A company called Nephos Technologies, a UK distributor for WekaIO, helped with vendor selection and now provides some managed services.
"We work with Nephos primarily, so we don't have a need outside of just having occasional roadmap update discussions to talk to Weka or Western Digital on a regular basis," Ardley said. That gives Genomics England a single point of contact for most vendor support.
"The architecture that we designed does allow for other object stores to be plugged in underneath, so we have that flexibility. We just haven't had a need to do that yet," he said.
Ardley said the flexibility is one reason why Genomics England decided to go with WekaIO.
"It looks like it's one system even though you've got different vendors, different object stores from different vendors. That's one of a few requirements that we had," he said.

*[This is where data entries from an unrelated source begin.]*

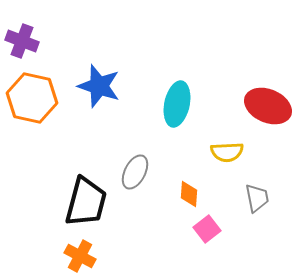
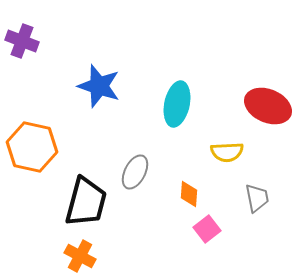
orange hexagon: moved 49 px down
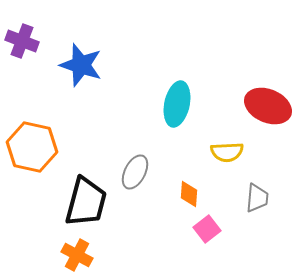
blue star: moved 18 px left, 21 px up
gray trapezoid: rotated 16 degrees clockwise
orange cross: moved 3 px left, 1 px up
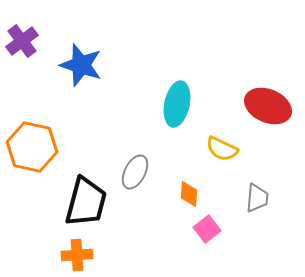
purple cross: rotated 32 degrees clockwise
yellow semicircle: moved 5 px left, 3 px up; rotated 28 degrees clockwise
orange cross: rotated 32 degrees counterclockwise
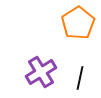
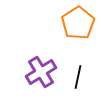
black line: moved 2 px left, 1 px up
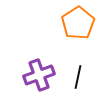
purple cross: moved 2 px left, 3 px down; rotated 12 degrees clockwise
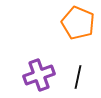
orange pentagon: rotated 16 degrees counterclockwise
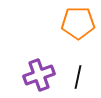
orange pentagon: rotated 24 degrees counterclockwise
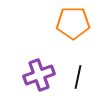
orange pentagon: moved 5 px left
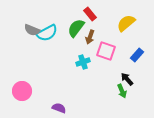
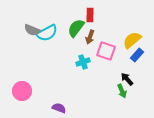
red rectangle: moved 1 px down; rotated 40 degrees clockwise
yellow semicircle: moved 6 px right, 17 px down
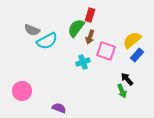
red rectangle: rotated 16 degrees clockwise
cyan semicircle: moved 8 px down
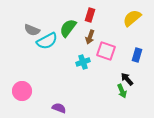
green semicircle: moved 8 px left
yellow semicircle: moved 22 px up
blue rectangle: rotated 24 degrees counterclockwise
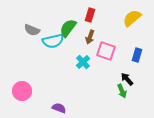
cyan semicircle: moved 6 px right; rotated 15 degrees clockwise
cyan cross: rotated 24 degrees counterclockwise
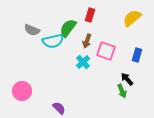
brown arrow: moved 3 px left, 4 px down
purple semicircle: rotated 24 degrees clockwise
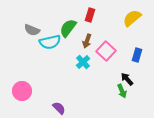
cyan semicircle: moved 3 px left, 1 px down
pink square: rotated 24 degrees clockwise
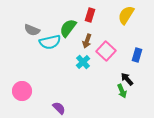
yellow semicircle: moved 6 px left, 3 px up; rotated 18 degrees counterclockwise
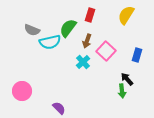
green arrow: rotated 16 degrees clockwise
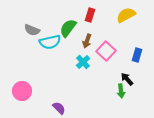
yellow semicircle: rotated 30 degrees clockwise
green arrow: moved 1 px left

The people on the front lines using the system don't really care who handles the storage as long as they are able to find and retrieve what they need, according to Ardley. Genomics England follows the Network File System standard, so all the files in the database are visible to an authenticated user just like they would be on a local hard drive.
This hybrid architecture is meant to balance speed and cost. "If you have to retrieve something from the [Western Digital] object store directly, relatively, it's quite slow, so it's a tradeoff between having everything flash, in which case it would be lightning quick but incredibly expensive," Ardley said.
Users do not always have to retrieve whole genomes, so those can sit in object storage until a researcher needs to see the entire sequence rather than a test report or just the variant information in a relatively small VCF file.
"If you've got someone running a big report or a big analysis, then it will potentially retrieve data out of cache. If another researcher is doing a very similar thing, then they'll read from the cache and they're fine," Ardley said.
The WekaIO platform can "pre-fetch" data, so researchers can theoretically call specific information into the NVMe cache before they drill down into their studies, Ardley said, though Genomics England has not enabled that feature yet.